(INFORMATION SHOWN Opens)
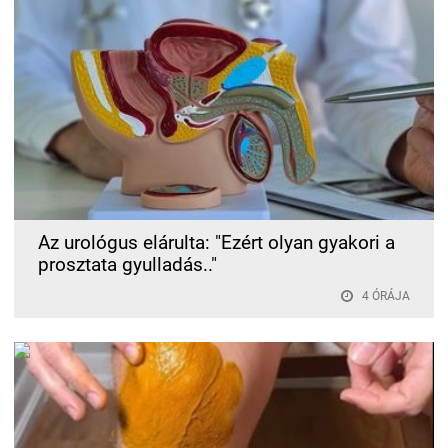
Az urológus elárulta: "Ezért olyan gyakori a
prosztata gyulladás.."
4 ÓRÁJA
(INFORMATION SHOWN Closes)
Give the data back exactly, omitting all pictures.

Az urológus elárulta: "Ezért olyan gyakori a
prosztata gyulladás.."
4 ÓRÁJA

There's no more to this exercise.